Tickets will be available beginning Oct. 9. Capacity is limited; timed-entry ticketing will be used. An exclusive GSC Friends and Family Presale will be offered beginning Sept. 21 to select GSC supporters, including GSC members, donors, volunteers and staff.

This outdoor holiday experience will be from 5:30 to 10 p.m. most nights, with select nights ending at 11 p.m. The experience will be closed Thanksgiving Day, Christmas Eve and Christmas Day. For information, visit www.greensboroscience.org/winterwonderlights/.

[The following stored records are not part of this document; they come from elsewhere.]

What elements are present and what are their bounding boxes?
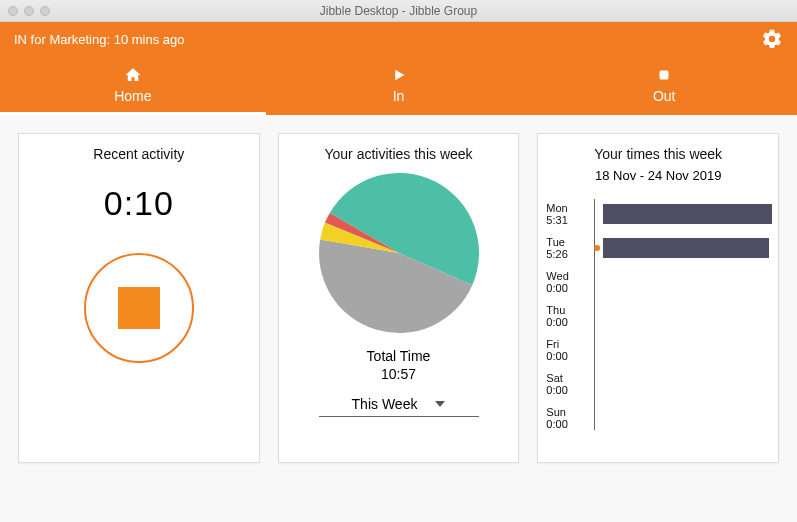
bar-area <box>603 306 772 326</box>
tab-home[interactable]: Home <box>0 56 266 115</box>
day-row: Sun0:00 <box>546 401 772 435</box>
bar-area <box>603 374 772 394</box>
day-row: Mon5:31 <box>546 197 772 231</box>
activities-pie-chart <box>314 168 484 338</box>
clock-out-button[interactable] <box>84 253 194 363</box>
times-title: Your times this week <box>538 146 778 162</box>
day-row: Thu0:00 <box>546 299 772 333</box>
time-bar <box>603 204 772 224</box>
times-chart: Mon5:31Tue5:26Wed0:00Thu0:00Fri0:00Sat0:… <box>538 191 778 435</box>
card-activities: Your activities this week Total Time 10:… <box>278 133 520 463</box>
times-range: 18 Nov - 24 Nov 2019 <box>538 168 778 183</box>
bar-area <box>603 238 772 258</box>
period-selector-label: This Week <box>352 396 418 412</box>
stop-icon <box>531 66 797 84</box>
elapsed-time: 0:10 <box>19 184 259 223</box>
day-label: Mon5:31 <box>546 202 594 226</box>
tab-out[interactable]: Out <box>531 56 797 115</box>
day-label: Sun0:00 <box>546 406 594 430</box>
activities-title: Your activities this week <box>279 146 519 162</box>
bar-area <box>603 408 772 428</box>
status-bar: IN for Marketing: 10 mins ago <box>0 22 797 56</box>
total-time-label: Total Time <box>279 348 519 364</box>
card-times: Your times this week 18 Nov - 24 Nov 201… <box>537 133 779 463</box>
day-row: Sat0:00 <box>546 367 772 401</box>
gear-icon <box>761 28 783 50</box>
home-icon <box>0 66 266 84</box>
recent-activity-title: Recent activity <box>19 146 259 162</box>
stop-square-icon <box>118 287 160 329</box>
day-label: Fri0:00 <box>546 338 594 362</box>
day-row: Tue5:26 <box>546 231 772 265</box>
tab-home-label: Home <box>0 88 266 104</box>
tab-in[interactable]: In <box>266 56 532 115</box>
window-title: Jibble Desktop - Jibble Group <box>0 4 797 18</box>
bar-area <box>603 204 772 224</box>
day-row: Wed0:00 <box>546 265 772 299</box>
total-time-value: 10:57 <box>279 366 519 382</box>
card-recent-activity: Recent activity 0:10 <box>18 133 260 463</box>
svg-rect-0 <box>660 71 669 80</box>
day-label: Wed0:00 <box>546 270 594 294</box>
bar-area <box>603 340 772 360</box>
chevron-down-icon <box>435 399 445 409</box>
play-icon <box>266 66 532 84</box>
current-day-marker <box>594 245 600 251</box>
day-label: Sat0:00 <box>546 372 594 396</box>
settings-button[interactable] <box>761 28 783 50</box>
tab-out-label: Out <box>531 88 797 104</box>
tab-in-label: In <box>266 88 532 104</box>
day-label: Thu0:00 <box>546 304 594 328</box>
bar-area <box>603 272 772 292</box>
tab-bar: Home In Out <box>0 56 797 115</box>
content-area: Recent activity 0:10 Your activities thi… <box>0 115 797 481</box>
titlebar: Jibble Desktop - Jibble Group <box>0 0 797 22</box>
time-bar <box>603 238 769 258</box>
day-label: Tue5:26 <box>546 236 594 260</box>
period-selector[interactable]: This Week <box>319 392 479 417</box>
status-text: IN for Marketing: 10 mins ago <box>14 32 185 47</box>
day-row: Fri0:00 <box>546 333 772 367</box>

The GSC worked with professional lighting designers from GES Events to create immersive experiences using a combination of traditional lighting techniques and the latest in lighting technology. Custom zones include Snowball Surprise, Forest of Light, Gingerbread Barn and Dancing Fountains.

In addition to exploring 12 unique zones, guests will be invited to enjoy festive music with special performances by Greensboro Opera on select nights. Food and drinks (non-alcoholic beverages as well as beer, wine and signature cocktails) will be available for purchase. Each Winter Wonderlights guest can also enjoy one complimentary moonlight ride on The Rotary Club of Greensboro Carousel.

Grants

The NCA Center for Communication, Community Collaboration and Change, housed in the department of communication studies at UNCG, has selected the Beloved Community Center, a grassroots organization empowering the voices of the oppressed, as its fifth and final grant recipient for its social justice-focused programming through 2021. The grant is designed to fund critical community programming and contribute to research demonstrating the power of communication to deepen community collaborations that promote social change.

With the $15,000 grant funding, the BCC will hire a community intern, improve the organization’s communication operations in outreach and archive and develop a communications manual for future use.